▶ Records
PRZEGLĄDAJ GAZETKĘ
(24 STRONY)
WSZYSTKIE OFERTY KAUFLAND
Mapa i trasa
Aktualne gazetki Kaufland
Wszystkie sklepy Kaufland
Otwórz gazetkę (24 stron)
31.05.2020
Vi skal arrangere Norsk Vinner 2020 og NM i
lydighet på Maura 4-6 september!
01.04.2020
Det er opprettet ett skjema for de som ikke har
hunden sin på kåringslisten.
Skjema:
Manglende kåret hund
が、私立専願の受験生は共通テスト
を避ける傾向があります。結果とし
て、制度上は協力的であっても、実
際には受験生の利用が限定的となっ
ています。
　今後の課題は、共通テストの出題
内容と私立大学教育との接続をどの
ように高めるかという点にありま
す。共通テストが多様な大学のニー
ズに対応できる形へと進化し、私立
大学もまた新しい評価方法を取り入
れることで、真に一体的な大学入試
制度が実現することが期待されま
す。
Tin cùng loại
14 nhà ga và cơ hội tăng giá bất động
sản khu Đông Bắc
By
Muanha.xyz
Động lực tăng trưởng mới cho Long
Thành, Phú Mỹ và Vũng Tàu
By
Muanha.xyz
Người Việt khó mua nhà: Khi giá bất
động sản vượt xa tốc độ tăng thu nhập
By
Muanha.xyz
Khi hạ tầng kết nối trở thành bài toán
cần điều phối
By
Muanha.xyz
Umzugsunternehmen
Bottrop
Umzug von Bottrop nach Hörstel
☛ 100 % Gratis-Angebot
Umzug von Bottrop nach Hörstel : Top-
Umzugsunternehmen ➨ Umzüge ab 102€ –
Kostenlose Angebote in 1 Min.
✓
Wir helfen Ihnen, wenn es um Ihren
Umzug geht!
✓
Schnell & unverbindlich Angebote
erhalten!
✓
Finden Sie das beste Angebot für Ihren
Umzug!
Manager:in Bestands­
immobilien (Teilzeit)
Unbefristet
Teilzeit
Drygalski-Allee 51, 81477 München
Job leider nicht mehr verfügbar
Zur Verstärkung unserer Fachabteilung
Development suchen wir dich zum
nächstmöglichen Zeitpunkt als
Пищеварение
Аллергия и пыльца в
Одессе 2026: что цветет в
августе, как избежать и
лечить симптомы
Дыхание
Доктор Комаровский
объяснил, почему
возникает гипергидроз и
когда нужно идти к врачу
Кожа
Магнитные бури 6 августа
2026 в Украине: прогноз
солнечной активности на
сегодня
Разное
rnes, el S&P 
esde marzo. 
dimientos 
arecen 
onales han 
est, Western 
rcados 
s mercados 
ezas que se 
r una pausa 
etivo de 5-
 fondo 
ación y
---
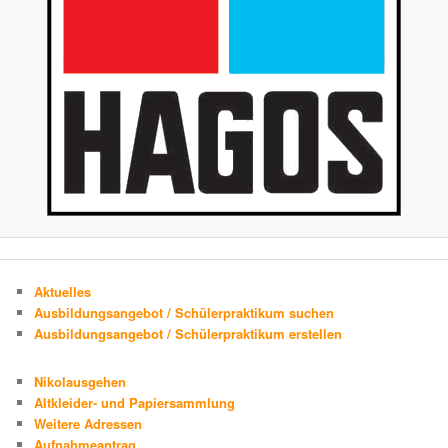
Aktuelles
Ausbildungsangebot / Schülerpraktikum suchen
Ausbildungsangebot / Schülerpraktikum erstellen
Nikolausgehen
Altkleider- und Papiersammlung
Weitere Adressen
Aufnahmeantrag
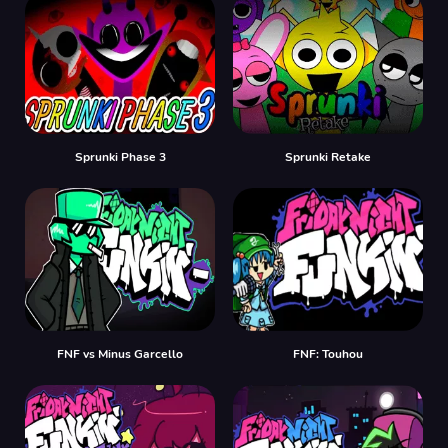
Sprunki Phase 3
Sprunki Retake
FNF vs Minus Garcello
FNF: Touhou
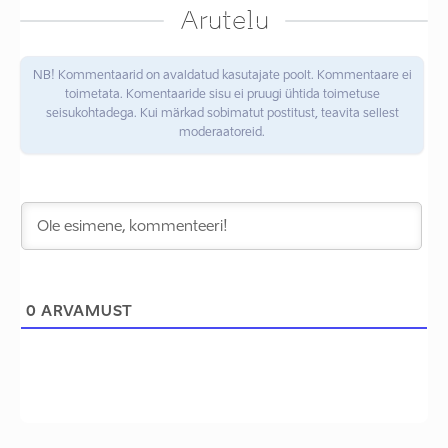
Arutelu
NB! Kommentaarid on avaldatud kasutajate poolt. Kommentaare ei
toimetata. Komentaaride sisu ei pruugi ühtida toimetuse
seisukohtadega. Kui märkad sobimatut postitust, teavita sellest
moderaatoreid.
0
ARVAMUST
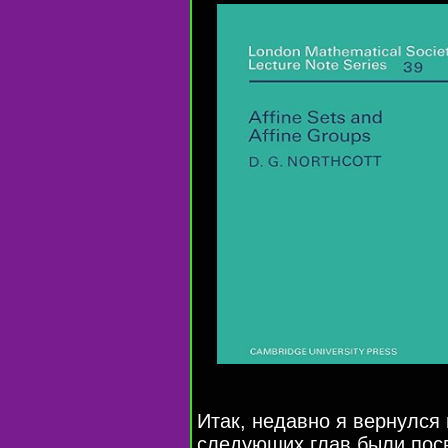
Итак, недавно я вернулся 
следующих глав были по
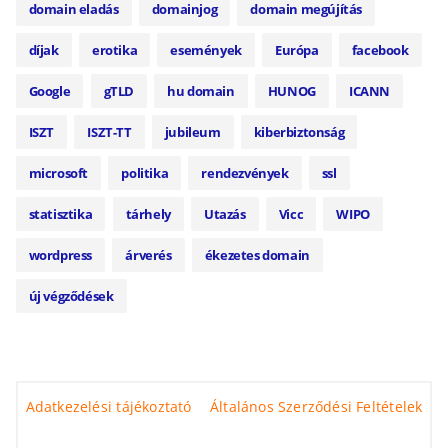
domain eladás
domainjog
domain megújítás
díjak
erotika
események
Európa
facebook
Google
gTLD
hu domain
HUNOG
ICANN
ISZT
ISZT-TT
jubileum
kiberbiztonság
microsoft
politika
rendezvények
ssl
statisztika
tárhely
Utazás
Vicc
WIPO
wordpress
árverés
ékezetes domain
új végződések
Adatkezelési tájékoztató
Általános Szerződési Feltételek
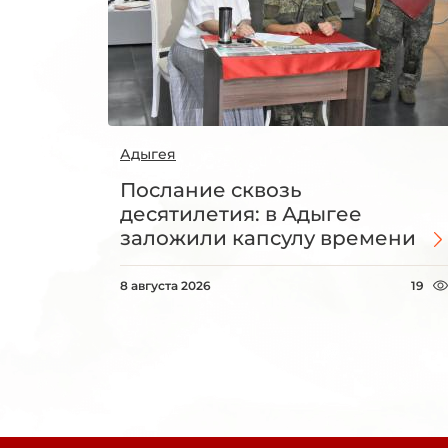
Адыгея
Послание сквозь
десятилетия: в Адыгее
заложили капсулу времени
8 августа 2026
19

▶ What this task involves
The expected output is exactly the lines of the listing above between the line holding "Thành, Phú Mỹ và Vũng Tàu" and the line holding "Магнитные бури 6 августа", inclusive.

▶ Answer box
Thành, Phú Mỹ và Vũng Tàu
By
Muanha.xyz
Người Việt khó mua nhà: Khi giá bất
động sản vượt xa tốc độ tăng thu nhập
By
Muanha.xyz
Khi hạ tầng kết nối trở thành bài toán
cần điều phối
By
Muanha.xyz
Umzugsunternehmen
Bottrop
Umzug von Bottrop nach Hörstel
☛ 100 % Gratis-Angebot
Umzug von Bottrop nach Hörstel : Top-
Umzugsunternehmen ➨ Umzüge ab 102€ –
Kostenlose Angebote in 1 Min.
✓
Wir helfen Ihnen, wenn es um Ihren
Umzug geht!
✓
Schnell & unverbindlich Angebote
erhalten!
✓
Finden Sie das beste Angebot für Ihren
Umzug!
Manager:in Bestands­
immobilien (Teilzeit)
Unbefristet
Teilzeit
Drygalski-Allee 51, 81477 München
Job leider nicht mehr verfügbar
Zur Verstärkung unserer Fachabteilung
Development suchen wir dich zum
nächstmöglichen Zeitpunkt als
Пищеварение
Аллергия и пыльца в
Одессе 2026: что цветет в
августе, как избежать и
лечить симптомы
Дыхание
Доктор Комаровский
объяснил, почему
возникает гипергидроз и
когда нужно идти к врачу
Кожа
Магнитные бури 6 августа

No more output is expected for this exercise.